Librarian's Lobby
by Daniel D. Stuhlman
December 2004

Practical Halakha “What if?”

Frequently in the study of Talmud we learn and discuss hypothetical cases. We ask “what if” questions. Even when these scenarios seem very probable, they are not always representative of an actual case or event. In Mishnah Ohalot 7:6, Tosepfta Yevamot IX, TB Sanhedrin 72b, and TP Shabbat 14,4 a case is discussed about a woman in a life threatening difficult childbirth when the fetus is trying to emerge from its mother. The Mishnah discusses at what point the child a viable neonate.

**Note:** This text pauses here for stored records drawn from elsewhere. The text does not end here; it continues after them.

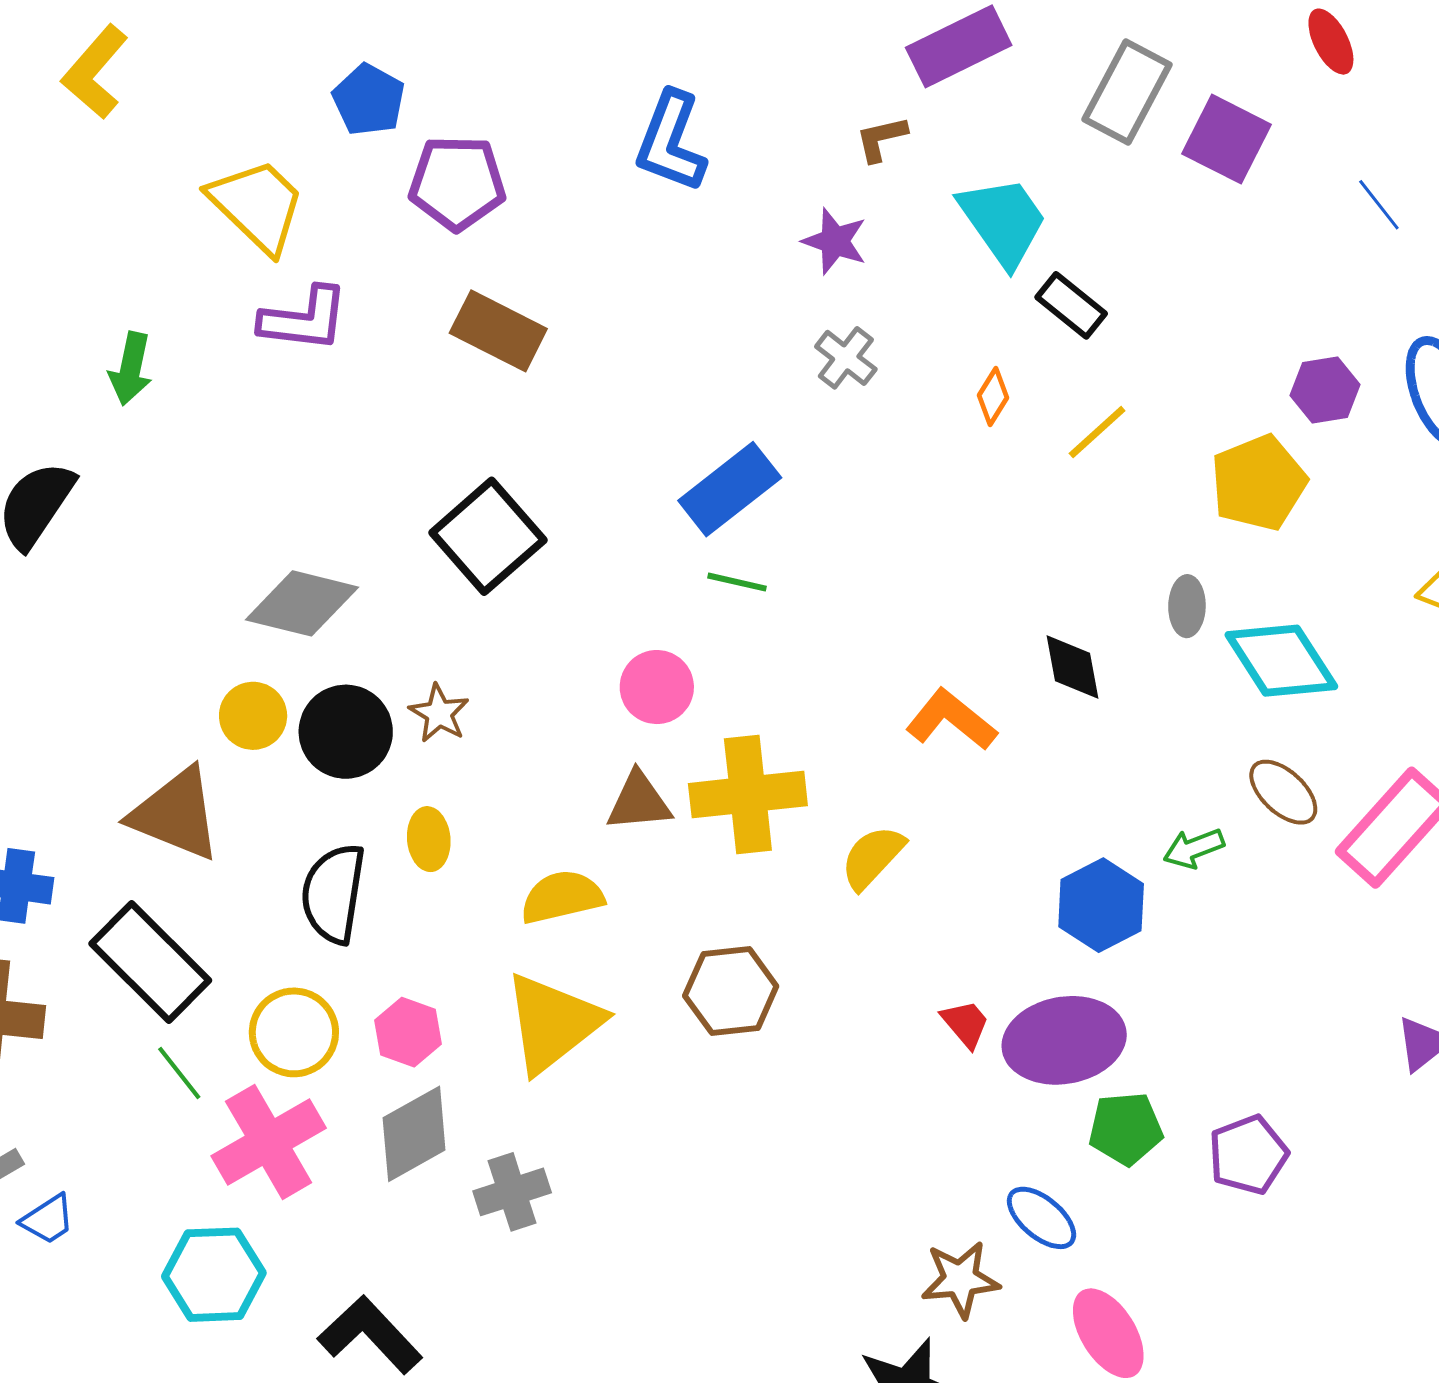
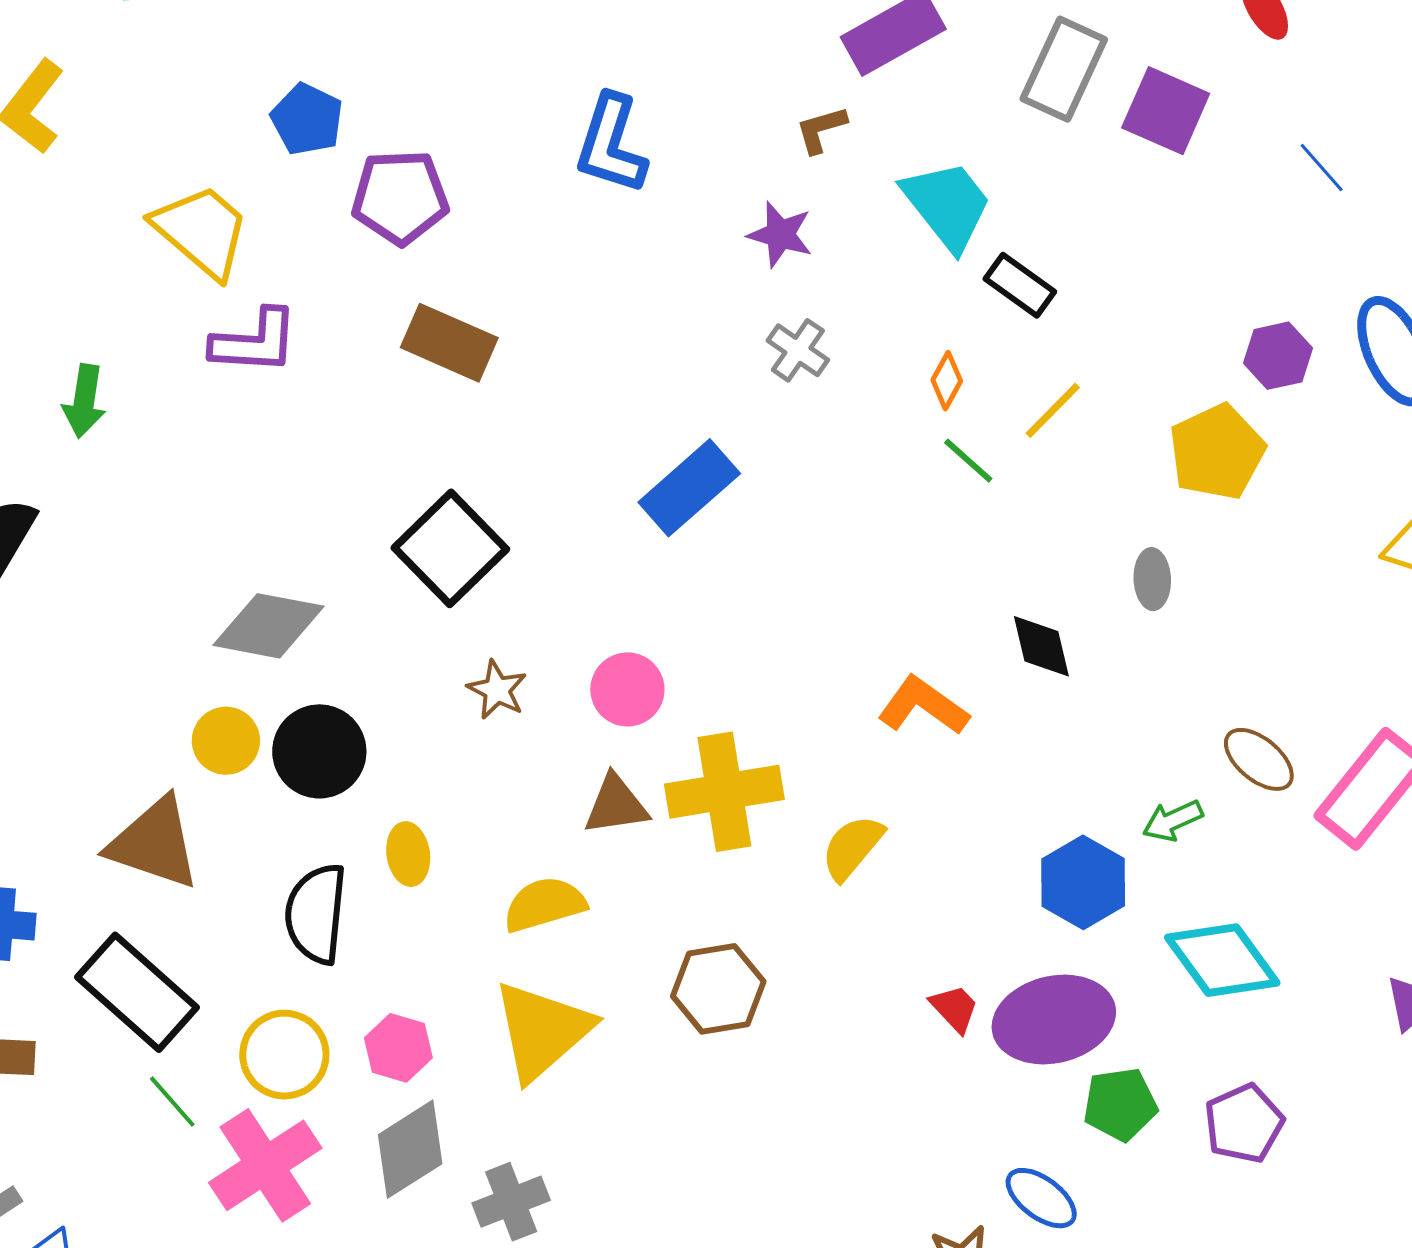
green line: (737, 582) -> (968, 461), moved, turned 32
cyan diamond: (1281, 661) -> (1222, 960), moved
brown star: (439, 713) -> (497, 690), moved

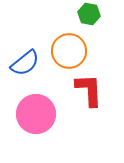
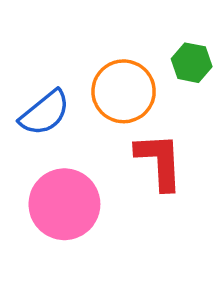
green hexagon: (89, 14) -> (192, 63), moved

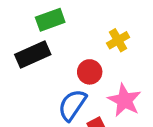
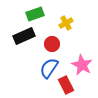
yellow cross: (118, 40) -> (66, 23), moved
red circle: (90, 72) -> (52, 44), moved

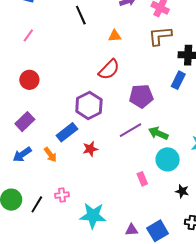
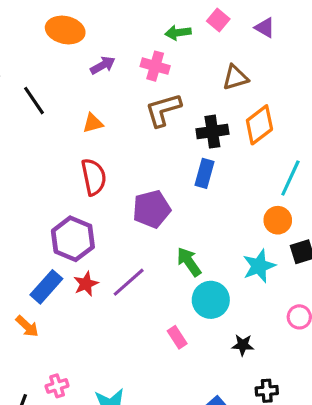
red semicircle: (109, 69) -> (94, 177), turned -45
purple line: (130, 130) -> (129, 282), moved
green arrow: (158, 133) -> (189, 262), turned 42
red star: (90, 149) -> (86, 284), moved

If the fetus’s head has not emerged the fetus is considered an “aggressor” [rodef] and the doctor is permitted to save the mother at all costs, even to take the life of the fetus. [For a fuller discussion on the subject see: Feldman, David, Marital relations, birth control in Jewish law (New York, Schocken Books, 1974 p.275-294) [1]]

At Thanksgiving dinner, my cousin, who is a pediatrician at a Catholic hospital discussed this issue. As you know the Catholic and Jewish views on birth control and saving a mother’s life strongly differ. He was asked what would happen in his hospital if there was a life threatening childbirth. Would the mother be saved and child dismembered as described in the Talmud? This question bothers us because we view the Catholic viewpoint as unfair to mothers or illogical based on our knowledge of halakha. My cousin said that in his ten years working in that hospital there has never been a case that would require choosing the life of a mother over the life of the fetus. The doctors have always tried to save both. I checked with other medical professionals who deal with childbirth and they agree with him. They could remember no case in their careers when the question of choosing the mother’s life during childbirth over the child’s life happened. They did point out there are cases concerning medical treatment on pregnant women that could affect the embryo or fetus. (For example radiation or chemotherapy for cancer would harm the embryo. In these cases there would be a therapeutic abortion or treatment would be delayed. This is not an option in a Catholic hospital.) Most maternal deaths occurring after a live birth are because of excessive bleeding, cardiac problems, or aspirated stomach contents into the lungs[2], not occluded deliveries. In other times and places maternal deaths occurred as a result of infections from unsanitary conditions[3]. Sometimes the child dies in the womb and the doctors have to extract the dead fetus, but this involves no moral dilemma for the Catholic or Jew.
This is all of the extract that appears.